Robin's Egg Blue: For Tiffany, a Color Mark. For Others, a Fashionable Color

Tiffany’s iconic robin’s egg blue (top) — and Burberry’s new purse

Robin’s egg blue. It’s all over Tiffany. Tiffany even has a registration for its blue box.

Yet, robin’s egg blue isn’t exclusively Tiffany’s. In fact, it appears to be one of this year’s hot colors. I’ve seen it on furniture at Roche Bobois and Macy’s. Last week I came across it again on a Burberry handbag at Nordstrom. (On my way to the men’s department, I swear.)

If robin’s egg blue were used by sellers of low-cost items, this might amount to trademark infringement or dilution. But when used by sellers of luxury items, it paradoxically appears to be ok.

Now, Roche Bobois, Macy’s, and Burberry aren’t using robin’s egg blue on boxes that contain jewelry.
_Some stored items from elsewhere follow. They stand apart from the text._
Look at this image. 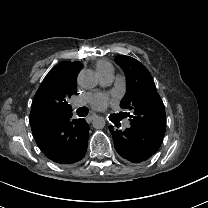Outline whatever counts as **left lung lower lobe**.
<instances>
[{
	"instance_id": "1",
	"label": "left lung lower lobe",
	"mask_w": 208,
	"mask_h": 208,
	"mask_svg": "<svg viewBox=\"0 0 208 208\" xmlns=\"http://www.w3.org/2000/svg\"><path fill=\"white\" fill-rule=\"evenodd\" d=\"M117 153L126 161L141 163L150 159L160 148L163 137L132 123L125 130L109 126Z\"/></svg>"
}]
</instances>
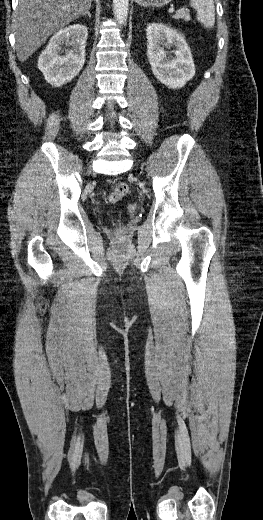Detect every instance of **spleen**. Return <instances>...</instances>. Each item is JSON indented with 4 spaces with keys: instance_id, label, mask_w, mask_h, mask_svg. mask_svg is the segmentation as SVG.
I'll list each match as a JSON object with an SVG mask.
<instances>
[{
    "instance_id": "3e777b00",
    "label": "spleen",
    "mask_w": 263,
    "mask_h": 520,
    "mask_svg": "<svg viewBox=\"0 0 263 520\" xmlns=\"http://www.w3.org/2000/svg\"><path fill=\"white\" fill-rule=\"evenodd\" d=\"M190 5L197 11V20L205 28H211L215 23V6L213 0H190Z\"/></svg>"
}]
</instances>
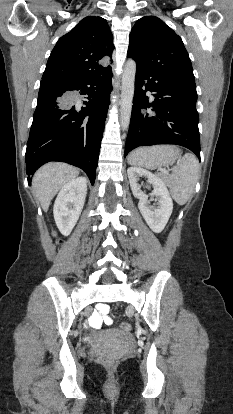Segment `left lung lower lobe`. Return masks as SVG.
<instances>
[{"mask_svg": "<svg viewBox=\"0 0 233 414\" xmlns=\"http://www.w3.org/2000/svg\"><path fill=\"white\" fill-rule=\"evenodd\" d=\"M155 92L150 102L145 95ZM197 92L193 82L160 79L137 68L135 93L124 157L139 146L176 144L190 149L200 159ZM152 107L155 115L141 109Z\"/></svg>", "mask_w": 233, "mask_h": 414, "instance_id": "left-lung-lower-lobe-1", "label": "left lung lower lobe"}]
</instances>
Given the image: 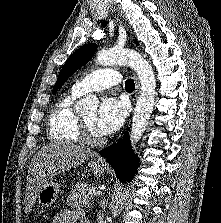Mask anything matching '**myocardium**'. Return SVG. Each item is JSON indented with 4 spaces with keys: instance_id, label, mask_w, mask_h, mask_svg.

But they do sell items that involve jewelry, and Tiffany sells items that involve furniture and handbags. Nor are the colors exactly the same, but they’re close — to my eye, closer than the photos here indicate.

It’s interesting that a color that has become so iconic, so intertwined with the goodwill of one luxury retailer is being used with increasing frequency by other luxury retailers. I’m not saying that Tiffany isn’t enforcing its rights, or the other sellers are trying to pass off their goods as coming from Tiffany. Indeed, Roche Bobois, Macy’s, and Burberry have terrific reputations of their own. I suppose what I’m noticing is simply the intersection between trademarks (where one company uses the color to identify the source of its goods) and aesthetic functionality (where other companies use the color because it’s in fashion).

Seattle Law Professor Takes on AT&T and the PTO's Registration of Signal Bar Design

UW School of Law Professor Sean O’Connor, guest blogging at Legal Satyriconwrites about AT&T’s trademark registration of the bars indicating cell phone signal strength (depicted left).

“The bars are purely functional representations of the strength of cell service and a standardized one at that,” he writes. “If anything were unworthy of being captured as a trademark, this should have been it.

To his dismay, AT&T’s bold use of “SM” to indicate its claim to common law rights in the design last year was replaced with an even bolder ”®” to indicate its federal registration, albeit on the Supplemental Register.

“While I am aghast at the chutzpah of the attorneys who sought to register a blatantly functional, generic icon as a proprietary trademark, I reserve my highest scorn for the PTO.”

A spirited discussion follows the post. Nice debut, Sean!